The $1 billion figure dominated coverage when it was announced — but it was always a headline number under construction. OpenAI's own announcement included the qualifying language: the transaction was subject to negotiation of definitive agreements, corporate and board approvals, and customary closing conditions. Nothing was signed. Nothing closed. Per Deadline, no actual money changed hands. The deal was a letter of intent dressed in a press release.
That's a meaningful distinction when assessing what actually collapsed here. Disney's new leadership team didn't unwind a live investment — they declined to pursue one that had been stuck in limbo for three months while OpenAI, still navigating its complicated nonprofit-to-commercial transition, tried to satisfy conditions neither side appears to have defined clearly.
The product dynamics made the deal harder to justify. Sora launched to significant attention last year, but the numbers softened quickly. The app peaked at roughly 3.3 million downloads in November 2025 across iOS and Google Play, according to Appfigures data reported by TechCrunch, then fell to 1.13 million by February — a two-thirds decline inside four months. Lifetime in-app purchases totaled around $2.1 million. For context: that's less than what a moderately successful mobile game makes in a bad week. OpenAI was burning whatever it cost to run the infrastructure behind a video model for what amounted to a niche creator tool.

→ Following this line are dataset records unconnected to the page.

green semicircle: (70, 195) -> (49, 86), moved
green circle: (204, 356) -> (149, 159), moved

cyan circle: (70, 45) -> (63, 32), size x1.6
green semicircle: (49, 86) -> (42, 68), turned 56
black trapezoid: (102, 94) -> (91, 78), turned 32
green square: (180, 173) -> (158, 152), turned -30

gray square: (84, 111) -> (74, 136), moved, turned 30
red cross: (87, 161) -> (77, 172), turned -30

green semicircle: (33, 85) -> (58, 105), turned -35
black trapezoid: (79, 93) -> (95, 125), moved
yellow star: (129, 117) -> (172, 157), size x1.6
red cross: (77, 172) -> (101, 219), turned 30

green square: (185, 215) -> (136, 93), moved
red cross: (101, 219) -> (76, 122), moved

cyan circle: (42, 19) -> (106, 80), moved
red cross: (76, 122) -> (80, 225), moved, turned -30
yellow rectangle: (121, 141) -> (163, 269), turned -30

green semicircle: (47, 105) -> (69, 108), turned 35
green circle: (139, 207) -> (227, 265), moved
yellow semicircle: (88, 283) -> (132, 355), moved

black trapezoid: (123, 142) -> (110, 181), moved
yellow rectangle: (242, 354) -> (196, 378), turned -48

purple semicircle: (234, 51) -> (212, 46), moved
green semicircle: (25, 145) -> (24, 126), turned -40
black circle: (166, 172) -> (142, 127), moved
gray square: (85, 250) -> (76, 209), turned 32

The content moderation problems didn't help. Deepfakes of Martin Luther King Jr. and actor Robin Williams circulated on Sora, prompting both of their daughters to post on Instagram asking users to stop. OpenAI had already been forced to rename the Sora feature that let people generate videos of public figures — originally called Cameos, it became Characters after a trademark lawsuit from the cameo app. These are the second-order costs of a consumer product that couldn't stay inside its own guardrails.
At an all-hands meeting reported by Ars Technica, OpenAI head of applications Fidji Simo told employees the company needed to stop being distracted by side quests and orient toward high-productivity use cases. Sora, whatever its technical merits, was a side quest. A consumer video app at the frontier model price point — serving deepfakes, celebrity impressions, and viral downloads that didn't convert — wasn't going to be the vehicle.
A Disney spokesperson, quoted by Variety, said the company respects OpenAI's decision to exit video generation and shift priorities elsewhere. The phrasing — exit video generation, shift priorities — quietly acknowledges that OpenAI's retreat doesn't mean Disney is leaving AI. It isn't. The company's statement added that Disney will continue to engage with AI platforms to find new ways to meet fans where they are while responsibly embracing new technologies. That's corporate boilerplate with real substance underneath: Disney is still in the market for AI partnerships, just not this one, and not on Iger's terms.
Bob Iger, who remains on Disney's board through the end of 2026, is the one who staked that claim. He announced the deal at a December 2025 press event, and touted it again on Disney's February earnings call as a generational leap toward hyperspace. The pitch was coherent: bring the world's most valuable character catalog into the most talked-about AI video tool, and see what the creative community builds. Whether that pitch was ever technically or commercially sound — whether 250 characters in a video app was a product or a premise — is a question the market answered by February.
What's left is a structural gap in the AI video landscape. OpenAI's exit, combined with the absence of comparable licensing deals by any other frontier lab, puts Google in a notable position. As the Hollywood Reporter noted, Google is now essentially the only player in AI video generation at scale that hasn't inked IP licensing agreements with major rights holders. That may change. But for now, the field is Google's to lose or define — a quieter winner emerging from someone else's loudly announced failure.
D'Amaro, one week into the top job when he confirmed the exit, is drawing a line under his predecessor's most ambitious AI bet. The line was always more fragile than the press release suggested. Now it's gone.